1 de fevereiro de 2017

Capítulo Trinta e Quatro

O Attor manteve a mão gelada em meu braço conforme me arrastava até a sala do trono. Ele não se incomodou em retirar minhas armas. Ambos sabíamos que eram pouco úteis.
Tamlin. Alis e os meninos. Minhas irmãs. Lucien. Cantarolei silenciosamente seus nomes, diversas vezes, à proporção que o Attor se erguia acima de mim, um demônio de malícia. As asas encouraçadas farfalhavam de vez em quando — e, se eu conseguisse falar sem gritar, poderia ter perguntando por que não me matara imediatamente. O Attor apenas me puxou adiante, com aquele andar serpenteante, as garras dos pés arranhando prazerosamente o chão da caverna. Era perturbadoramente parecido com o modo como eu o havia pintado.

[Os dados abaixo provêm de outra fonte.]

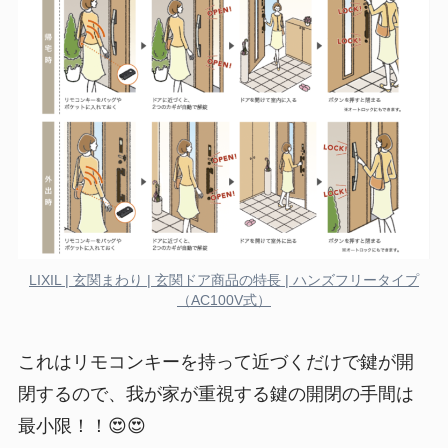
LIXIL | 玄関まわり | 玄関ドア商品の特長 | ハンズフリータイプ
（AC100V式）
これはリモコンキーを持って近づくだけで鍵が開
閉するので、我が家が重視する鍵の開閉の手間は
最小限！！😍😍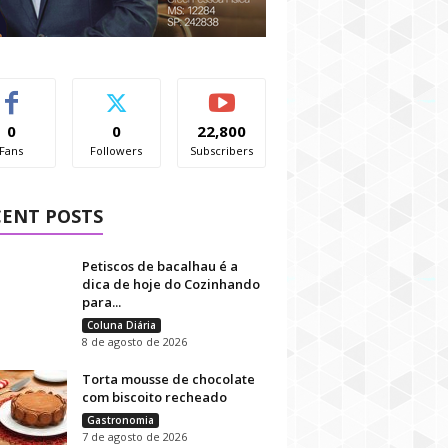
0
0
22,800
Fans
Followers
Subscribers
CENT POSTS
Petiscos de bacalhau é a
dica de hoje do Cozinhando
para...
Coluna Diária
8 de agosto de 2026
Torta mousse de chocolate
com biscoito recheado
Gastronomia
7 de agosto de 2026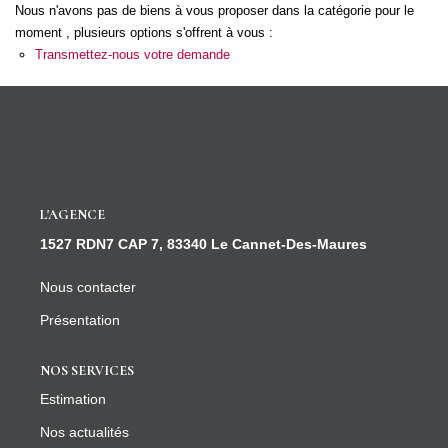
CONTACT
Nous n'avons pas de biens à vous proposer dans la catégorie pour le
moment , plusieurs options s'offrent à vous :
Transmettez-nous votre demande
L'AGENCE
1527 RDN7 CAP 7, 83340 Le Cannet-Des-Maures
Nous contacter
Présentation
NOS SERVICES
Estimation
Nos actualités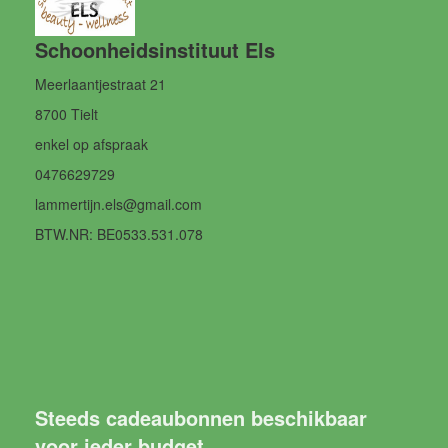
Schoonheidsinstituut Els
Meerlaantjestraat 21
8700 Tielt
enkel op afspraak
0476629729
lammertijn.els@gmail.com
BTW.NR: BE0533.531.078
Steeds cadeaubonnen beschikbaar
voor ieder budget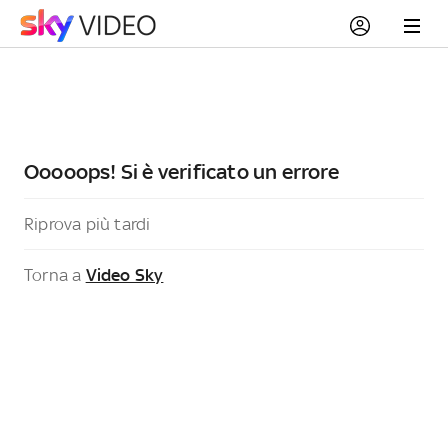
Ooooops! Si è verificato un errore
Riprova più tardi
Torna a
Video Sky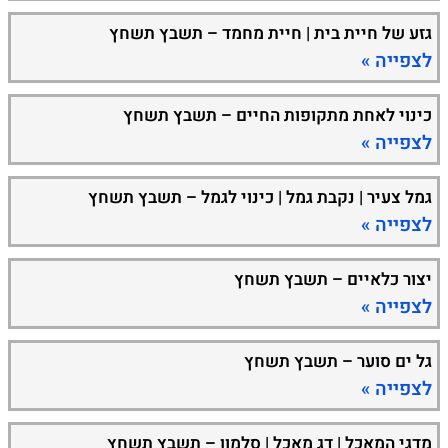
גזע של חיית בית | חיית מחמד – תשבץ תשחץ
לצפייה »
כינוי לאחת מתקופות החיים – תשבץ תשחץ
לצפייה »
גמל צעיר | נקבת גמל | כינוי לגמל – תשבץ תשחץ
לצפייה »
יצור כלאיים – תשבץ תשחץ
לצפייה »
גל ים סוער – תשבץ תשחץ
לצפייה »
מדגי המאכל | דג מאכל | סלמון – תשבץ תשחץ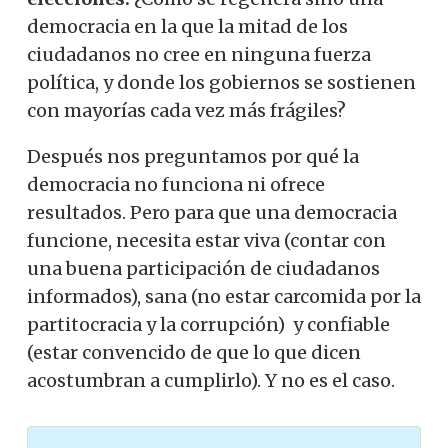
democracia en la que la mitad de los
ciudadanos no cree en ninguna fuerza
política, y donde los gobiernos se sostienen
con mayorías cada vez más frágiles?
Después nos preguntamos por qué la
democracia no funciona ni ofrece
resultados. Pero para que una democracia
funcione, necesita estar viva (contar con
una buena participación de ciudadanos
informados), sana (no estar carcomida por la
partitocracia y la corrupción) y confiable
(estar convencido de que lo que dicen
acostumbran a cumplirlo). Y no es el caso.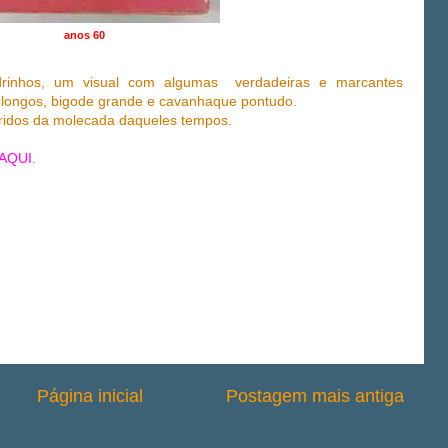
anos 60
rinhos, um visual com algumas verdadeiras e marcantes
os longos, bigode grande e cavanhaque pontudo.
eridos da molecada daqueles tempos.
AQUI
.
Página inicial
Postagem mais antiga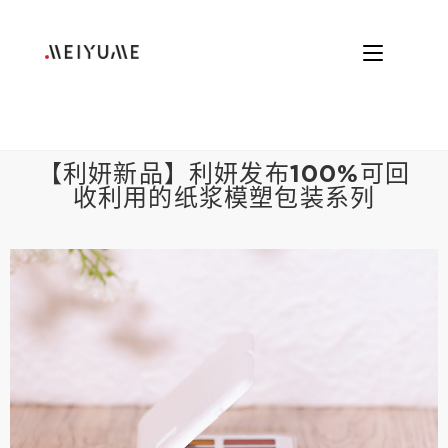
【利妍新品】利妍发布100%可回
收利用的纸浆模塑包装系列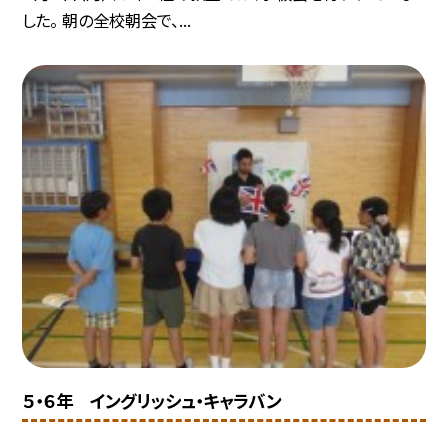
した。 朝の全校朝会で、...
５・６年 イングリッシュ・キャラバン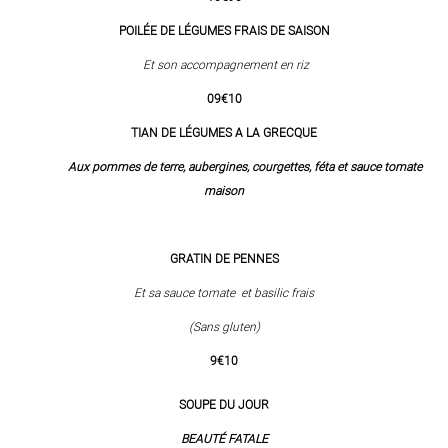
POILÉE DE LÉGUMES FRAIS DE SAISON
Et son accompagnement en riz
09€10
TIAN DE LÉGUMES A LA GRECQUE
Aux pommes de terre, aubergines, courgettes, féta et sauce tomate
maison
GRATIN DE PENNES
Et sa sauce tomate et basilic frais
(Sans gluten)
9€10
SOUPE DU JOUR
BEAUTÉ
FATALE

Rostos maliciosos — cruéis e ríspidos — me observavam passar, nenhum deles parecendo remotamente preocupado ou incomodado por eu estar nas garras do Attor. Feéricos — muitos deles —, mas poucos Grão-Feéricos à vista.
Passamos por duas enormes e antigas portas de pedra — mais altas que a mansão de Tamlin — e entramos em uma ampla câmara, entalhada em pedra pálida, escorada por inúmeras pilastras entalhadas. Aquela pequena parte de mim que mais uma vez se tornara trivial e inútil reparou que os entalhes não eram apenas desenhos decorativos, mas, na verdade, exibiam feéricos e Grão Feéricos e animais em diferentes cenários e em várias posições. Inúmeras histórias de Prythian estavam gravadas nelas. Candelabros de joias pendiam entre as pilastras, manchando de cor o piso de mármore vermelho. Ali... ali estavam os Grão-Feéricos.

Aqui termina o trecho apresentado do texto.